### [Goal of the exercise]
The lines from the first line of the entries through the line containing "You are a GUI agent. The screenshot is 1101×1857." are to be repeated exactly, with both of those lines included.

Stored data:

==================================================

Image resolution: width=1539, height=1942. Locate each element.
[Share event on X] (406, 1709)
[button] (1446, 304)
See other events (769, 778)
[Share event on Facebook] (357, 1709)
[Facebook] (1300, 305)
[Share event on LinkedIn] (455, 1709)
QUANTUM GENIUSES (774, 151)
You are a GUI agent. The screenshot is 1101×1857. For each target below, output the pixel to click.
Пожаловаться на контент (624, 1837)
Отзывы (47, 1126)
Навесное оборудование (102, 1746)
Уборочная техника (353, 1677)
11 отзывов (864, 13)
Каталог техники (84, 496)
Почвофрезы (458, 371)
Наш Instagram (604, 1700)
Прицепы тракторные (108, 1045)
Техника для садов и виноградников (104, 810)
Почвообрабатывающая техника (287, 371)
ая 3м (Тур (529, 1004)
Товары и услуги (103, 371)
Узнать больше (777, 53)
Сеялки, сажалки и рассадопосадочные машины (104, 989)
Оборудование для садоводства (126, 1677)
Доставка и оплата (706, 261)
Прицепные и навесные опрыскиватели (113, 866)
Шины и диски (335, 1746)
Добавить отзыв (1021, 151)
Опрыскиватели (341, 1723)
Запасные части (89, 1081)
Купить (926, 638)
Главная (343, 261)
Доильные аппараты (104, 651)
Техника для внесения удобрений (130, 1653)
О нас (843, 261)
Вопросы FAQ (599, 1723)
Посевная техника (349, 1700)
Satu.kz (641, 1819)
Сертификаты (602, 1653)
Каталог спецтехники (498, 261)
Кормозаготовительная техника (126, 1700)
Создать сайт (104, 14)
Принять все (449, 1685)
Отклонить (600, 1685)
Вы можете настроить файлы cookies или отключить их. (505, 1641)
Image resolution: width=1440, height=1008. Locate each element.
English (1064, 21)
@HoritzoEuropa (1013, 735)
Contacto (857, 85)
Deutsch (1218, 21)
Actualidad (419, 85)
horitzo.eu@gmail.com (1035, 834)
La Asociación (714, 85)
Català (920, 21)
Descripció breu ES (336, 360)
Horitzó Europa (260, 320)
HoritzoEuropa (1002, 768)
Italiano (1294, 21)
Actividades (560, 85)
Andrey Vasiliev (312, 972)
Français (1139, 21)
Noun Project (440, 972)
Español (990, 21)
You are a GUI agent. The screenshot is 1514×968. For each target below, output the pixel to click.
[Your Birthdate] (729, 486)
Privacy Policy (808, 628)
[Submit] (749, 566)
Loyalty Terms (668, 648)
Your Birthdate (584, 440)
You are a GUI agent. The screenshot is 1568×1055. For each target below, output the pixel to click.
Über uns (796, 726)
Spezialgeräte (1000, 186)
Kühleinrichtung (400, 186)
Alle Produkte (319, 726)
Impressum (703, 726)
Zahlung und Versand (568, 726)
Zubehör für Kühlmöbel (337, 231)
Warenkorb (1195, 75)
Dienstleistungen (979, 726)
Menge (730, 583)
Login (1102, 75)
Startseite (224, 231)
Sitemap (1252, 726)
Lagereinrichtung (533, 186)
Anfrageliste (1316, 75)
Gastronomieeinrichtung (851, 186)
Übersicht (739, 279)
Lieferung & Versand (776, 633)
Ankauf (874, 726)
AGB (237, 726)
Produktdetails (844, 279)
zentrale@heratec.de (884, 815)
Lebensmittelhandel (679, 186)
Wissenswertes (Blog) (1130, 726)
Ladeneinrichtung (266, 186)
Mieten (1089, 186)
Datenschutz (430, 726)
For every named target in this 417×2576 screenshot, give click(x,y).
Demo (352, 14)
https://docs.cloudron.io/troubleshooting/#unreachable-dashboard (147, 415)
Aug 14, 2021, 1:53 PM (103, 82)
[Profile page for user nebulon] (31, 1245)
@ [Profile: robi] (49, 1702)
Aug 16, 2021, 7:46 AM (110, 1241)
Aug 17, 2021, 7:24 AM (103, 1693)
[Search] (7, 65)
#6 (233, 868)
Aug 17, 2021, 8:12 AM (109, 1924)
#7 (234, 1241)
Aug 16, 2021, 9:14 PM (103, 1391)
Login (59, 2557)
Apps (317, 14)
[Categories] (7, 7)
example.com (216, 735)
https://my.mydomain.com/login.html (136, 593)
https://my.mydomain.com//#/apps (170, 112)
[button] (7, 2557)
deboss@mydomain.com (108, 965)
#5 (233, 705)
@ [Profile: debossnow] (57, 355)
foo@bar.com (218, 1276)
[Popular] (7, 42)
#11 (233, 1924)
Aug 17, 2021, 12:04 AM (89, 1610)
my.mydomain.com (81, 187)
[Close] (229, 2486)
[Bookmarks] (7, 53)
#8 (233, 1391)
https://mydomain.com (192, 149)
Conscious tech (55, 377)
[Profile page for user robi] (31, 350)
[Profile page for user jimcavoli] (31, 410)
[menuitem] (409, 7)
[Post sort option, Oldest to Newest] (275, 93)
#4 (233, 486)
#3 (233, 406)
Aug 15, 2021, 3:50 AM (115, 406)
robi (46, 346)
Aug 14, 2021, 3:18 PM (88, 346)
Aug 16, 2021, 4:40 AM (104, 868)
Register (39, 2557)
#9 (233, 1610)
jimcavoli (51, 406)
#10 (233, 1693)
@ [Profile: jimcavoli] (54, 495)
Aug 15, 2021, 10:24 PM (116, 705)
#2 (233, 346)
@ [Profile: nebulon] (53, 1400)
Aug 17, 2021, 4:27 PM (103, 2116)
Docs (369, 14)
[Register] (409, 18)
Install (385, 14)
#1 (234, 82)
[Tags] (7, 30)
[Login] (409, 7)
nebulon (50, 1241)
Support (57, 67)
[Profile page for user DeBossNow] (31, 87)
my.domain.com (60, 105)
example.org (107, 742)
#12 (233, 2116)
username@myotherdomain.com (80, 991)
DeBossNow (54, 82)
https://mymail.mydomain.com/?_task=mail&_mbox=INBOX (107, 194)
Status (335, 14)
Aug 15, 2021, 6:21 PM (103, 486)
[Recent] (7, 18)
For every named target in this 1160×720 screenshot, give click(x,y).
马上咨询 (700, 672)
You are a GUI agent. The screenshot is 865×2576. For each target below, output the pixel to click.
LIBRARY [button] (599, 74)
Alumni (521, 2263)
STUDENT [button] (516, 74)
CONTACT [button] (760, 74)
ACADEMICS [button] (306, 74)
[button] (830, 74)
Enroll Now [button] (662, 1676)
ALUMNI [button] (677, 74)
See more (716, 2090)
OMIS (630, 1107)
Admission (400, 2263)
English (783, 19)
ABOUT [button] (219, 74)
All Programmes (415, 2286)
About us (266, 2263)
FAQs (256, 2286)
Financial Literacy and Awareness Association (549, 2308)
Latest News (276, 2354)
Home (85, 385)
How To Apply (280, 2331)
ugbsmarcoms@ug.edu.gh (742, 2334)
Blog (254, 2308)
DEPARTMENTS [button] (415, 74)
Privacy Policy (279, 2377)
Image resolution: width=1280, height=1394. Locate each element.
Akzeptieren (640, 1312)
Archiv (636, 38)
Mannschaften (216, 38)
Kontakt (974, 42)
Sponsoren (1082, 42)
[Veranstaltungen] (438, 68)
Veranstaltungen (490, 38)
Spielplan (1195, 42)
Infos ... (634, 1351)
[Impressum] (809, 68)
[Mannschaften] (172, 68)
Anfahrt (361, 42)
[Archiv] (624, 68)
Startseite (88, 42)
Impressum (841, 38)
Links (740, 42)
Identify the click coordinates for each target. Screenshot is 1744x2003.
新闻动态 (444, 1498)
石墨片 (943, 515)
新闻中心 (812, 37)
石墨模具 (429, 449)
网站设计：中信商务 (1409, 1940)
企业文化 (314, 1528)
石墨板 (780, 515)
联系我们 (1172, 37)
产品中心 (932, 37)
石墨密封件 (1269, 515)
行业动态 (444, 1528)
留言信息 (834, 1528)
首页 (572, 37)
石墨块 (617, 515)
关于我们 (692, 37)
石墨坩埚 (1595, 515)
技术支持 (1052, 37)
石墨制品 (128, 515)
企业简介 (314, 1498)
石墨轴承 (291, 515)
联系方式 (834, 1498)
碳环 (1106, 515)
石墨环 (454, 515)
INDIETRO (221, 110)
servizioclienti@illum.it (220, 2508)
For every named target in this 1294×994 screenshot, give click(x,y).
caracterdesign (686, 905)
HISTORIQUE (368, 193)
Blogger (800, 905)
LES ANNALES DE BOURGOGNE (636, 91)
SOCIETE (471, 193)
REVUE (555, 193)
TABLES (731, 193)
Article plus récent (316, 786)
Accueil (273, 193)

==================================================

### [Finished task]
Image resolution: width=1539, height=1942. Locate each element.
[Share event on X] (406, 1709)
[button] (1446, 304)
See other events (769, 778)
[Share event on Facebook] (357, 1709)
[Facebook] (1300, 305)
[Share event on LinkedIn] (455, 1709)
QUANTUM GENIUSES (774, 151)
You are a GUI agent. The screenshot is 1101×1857. For each target below, output the pixel to click.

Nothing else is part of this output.